▶ [WHAT THE TASK ASKS] The word to look for is "Details". Report every line of the entries below that has it.

*** Opening of PROVIDED MATERIAL ***

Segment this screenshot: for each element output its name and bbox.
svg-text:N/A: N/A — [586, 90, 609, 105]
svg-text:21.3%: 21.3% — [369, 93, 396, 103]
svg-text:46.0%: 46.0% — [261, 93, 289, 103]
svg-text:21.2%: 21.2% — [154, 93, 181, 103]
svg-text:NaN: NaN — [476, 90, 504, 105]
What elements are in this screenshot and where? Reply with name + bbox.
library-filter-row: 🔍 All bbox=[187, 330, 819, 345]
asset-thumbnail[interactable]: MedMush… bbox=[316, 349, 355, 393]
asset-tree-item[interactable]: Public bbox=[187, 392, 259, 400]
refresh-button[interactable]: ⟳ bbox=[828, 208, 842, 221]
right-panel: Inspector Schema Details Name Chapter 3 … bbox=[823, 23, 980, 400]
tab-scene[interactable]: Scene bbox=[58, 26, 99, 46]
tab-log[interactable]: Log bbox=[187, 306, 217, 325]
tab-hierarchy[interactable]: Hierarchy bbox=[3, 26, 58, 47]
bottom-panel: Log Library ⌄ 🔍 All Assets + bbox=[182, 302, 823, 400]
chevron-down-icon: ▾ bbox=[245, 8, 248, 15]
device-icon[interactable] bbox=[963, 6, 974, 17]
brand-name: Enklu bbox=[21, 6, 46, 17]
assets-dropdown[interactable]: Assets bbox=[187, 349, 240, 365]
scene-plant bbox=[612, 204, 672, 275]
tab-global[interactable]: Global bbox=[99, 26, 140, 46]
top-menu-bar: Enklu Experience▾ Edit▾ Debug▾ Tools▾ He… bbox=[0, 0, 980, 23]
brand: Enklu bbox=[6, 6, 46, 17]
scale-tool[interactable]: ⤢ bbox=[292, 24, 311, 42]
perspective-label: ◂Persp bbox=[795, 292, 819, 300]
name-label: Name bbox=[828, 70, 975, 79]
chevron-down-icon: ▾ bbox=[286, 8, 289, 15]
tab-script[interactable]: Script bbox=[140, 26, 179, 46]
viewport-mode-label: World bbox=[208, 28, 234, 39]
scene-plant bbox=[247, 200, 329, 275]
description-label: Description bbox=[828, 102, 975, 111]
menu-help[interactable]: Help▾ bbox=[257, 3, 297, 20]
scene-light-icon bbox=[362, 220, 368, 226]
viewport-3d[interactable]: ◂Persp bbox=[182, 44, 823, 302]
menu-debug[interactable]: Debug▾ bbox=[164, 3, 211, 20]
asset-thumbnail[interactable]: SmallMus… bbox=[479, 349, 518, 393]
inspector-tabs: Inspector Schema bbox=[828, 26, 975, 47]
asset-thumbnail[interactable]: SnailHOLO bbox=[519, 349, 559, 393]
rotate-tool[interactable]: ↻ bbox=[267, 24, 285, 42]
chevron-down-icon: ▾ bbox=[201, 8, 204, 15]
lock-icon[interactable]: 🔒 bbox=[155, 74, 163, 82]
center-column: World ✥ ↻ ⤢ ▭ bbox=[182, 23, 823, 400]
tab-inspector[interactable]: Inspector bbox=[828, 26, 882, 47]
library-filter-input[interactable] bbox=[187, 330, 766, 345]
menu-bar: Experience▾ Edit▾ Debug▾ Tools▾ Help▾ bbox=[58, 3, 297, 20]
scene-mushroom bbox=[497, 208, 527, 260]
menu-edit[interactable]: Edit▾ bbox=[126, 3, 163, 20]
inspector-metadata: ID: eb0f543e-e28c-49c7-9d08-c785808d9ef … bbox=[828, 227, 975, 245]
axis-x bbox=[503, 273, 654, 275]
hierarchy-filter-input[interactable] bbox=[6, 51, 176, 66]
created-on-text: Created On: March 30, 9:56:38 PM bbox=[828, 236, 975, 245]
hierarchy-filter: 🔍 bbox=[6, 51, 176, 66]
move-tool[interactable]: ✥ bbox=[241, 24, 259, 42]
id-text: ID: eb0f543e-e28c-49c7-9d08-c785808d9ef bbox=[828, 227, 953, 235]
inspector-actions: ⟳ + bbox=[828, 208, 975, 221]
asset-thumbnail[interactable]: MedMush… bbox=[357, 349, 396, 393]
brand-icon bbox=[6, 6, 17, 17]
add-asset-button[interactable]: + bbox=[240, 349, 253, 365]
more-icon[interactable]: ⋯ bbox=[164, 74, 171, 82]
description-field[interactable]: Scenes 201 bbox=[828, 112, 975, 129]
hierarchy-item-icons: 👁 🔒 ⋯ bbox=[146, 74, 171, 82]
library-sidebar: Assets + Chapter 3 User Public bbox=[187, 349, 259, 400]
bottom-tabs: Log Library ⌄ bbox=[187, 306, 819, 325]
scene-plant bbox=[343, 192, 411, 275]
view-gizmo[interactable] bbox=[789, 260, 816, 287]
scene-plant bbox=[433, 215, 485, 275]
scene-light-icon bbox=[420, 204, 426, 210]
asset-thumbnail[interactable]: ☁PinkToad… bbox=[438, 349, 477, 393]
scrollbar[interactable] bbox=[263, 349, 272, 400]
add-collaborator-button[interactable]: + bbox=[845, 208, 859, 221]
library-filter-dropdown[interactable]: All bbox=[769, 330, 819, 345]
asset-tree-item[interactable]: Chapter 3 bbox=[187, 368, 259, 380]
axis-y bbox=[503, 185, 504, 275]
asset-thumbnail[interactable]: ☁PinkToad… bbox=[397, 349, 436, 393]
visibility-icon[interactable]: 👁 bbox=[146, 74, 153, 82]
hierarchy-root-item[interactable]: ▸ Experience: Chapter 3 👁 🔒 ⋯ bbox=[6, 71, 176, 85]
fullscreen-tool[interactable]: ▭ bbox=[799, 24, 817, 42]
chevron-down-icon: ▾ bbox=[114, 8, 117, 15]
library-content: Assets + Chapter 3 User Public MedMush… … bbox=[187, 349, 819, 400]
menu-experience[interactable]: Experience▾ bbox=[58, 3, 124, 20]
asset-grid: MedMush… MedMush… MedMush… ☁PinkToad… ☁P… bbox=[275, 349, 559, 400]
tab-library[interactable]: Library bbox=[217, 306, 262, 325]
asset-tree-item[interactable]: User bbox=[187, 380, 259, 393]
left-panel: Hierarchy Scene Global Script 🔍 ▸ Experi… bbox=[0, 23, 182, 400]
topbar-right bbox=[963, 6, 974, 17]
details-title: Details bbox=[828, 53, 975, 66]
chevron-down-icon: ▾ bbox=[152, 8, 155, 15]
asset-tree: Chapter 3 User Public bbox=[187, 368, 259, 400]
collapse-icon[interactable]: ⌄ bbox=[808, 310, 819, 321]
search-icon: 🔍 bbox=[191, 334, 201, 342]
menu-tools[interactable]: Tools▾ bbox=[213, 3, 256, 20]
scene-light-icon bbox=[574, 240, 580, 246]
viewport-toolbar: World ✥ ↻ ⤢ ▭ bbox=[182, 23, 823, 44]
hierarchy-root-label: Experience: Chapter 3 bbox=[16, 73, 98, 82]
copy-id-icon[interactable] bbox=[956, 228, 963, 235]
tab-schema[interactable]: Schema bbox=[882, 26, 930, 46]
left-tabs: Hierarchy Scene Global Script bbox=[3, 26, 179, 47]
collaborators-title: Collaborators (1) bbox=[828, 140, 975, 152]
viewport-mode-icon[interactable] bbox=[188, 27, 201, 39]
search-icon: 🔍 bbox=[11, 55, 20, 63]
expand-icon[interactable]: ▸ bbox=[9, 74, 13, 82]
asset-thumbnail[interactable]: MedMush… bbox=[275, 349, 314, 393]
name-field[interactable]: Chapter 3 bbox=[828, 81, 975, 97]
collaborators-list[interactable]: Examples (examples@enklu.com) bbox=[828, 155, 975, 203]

*** Close of PROVIDED MATERIAL ***

▶ [ANSWER SECTION]
right-panel: Inspector Schema Details Name Chapter 3 … bbox=[823, 23, 980, 400]
details-title: Details bbox=[828, 53, 975, 66]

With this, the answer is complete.